Saved data entries:

-------

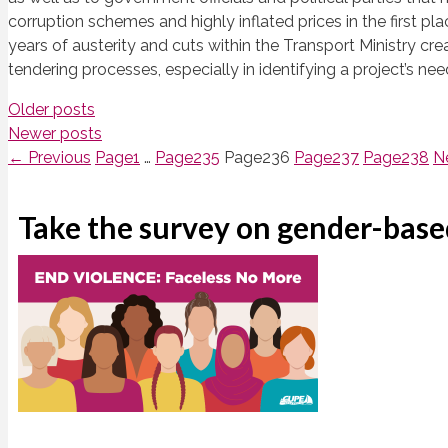
corruption schemes and highly inflated prices in the first p
years of austerity and cuts within the Transport Ministry cre
tendering processes, especially in identifying a project’s ne
Older posts
Newer posts
←
Previous
Page
1
…
Page
235
Page
236
Page
237
Page
238
N
Take the survey on gender-base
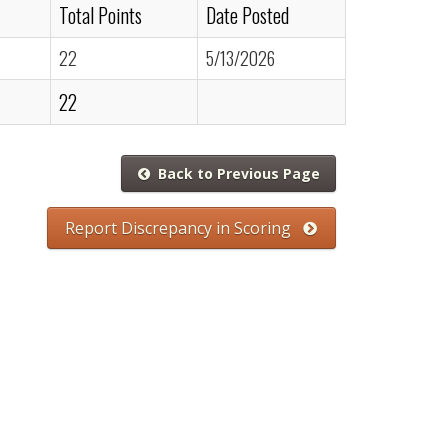
Total Points
Date Posted
22
5/13/2026
22
Back to Previous Page
Report Discrepancy in Scoring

-------

● **Required action**
Having found the line with "Total Points", transcribe it and each line after it to the end of the entries, with no other lines.

● **Result for this task**
Total Points
Date Posted
22
5/13/2026
22
Back to Previous Page
Report Discrepancy in Scoring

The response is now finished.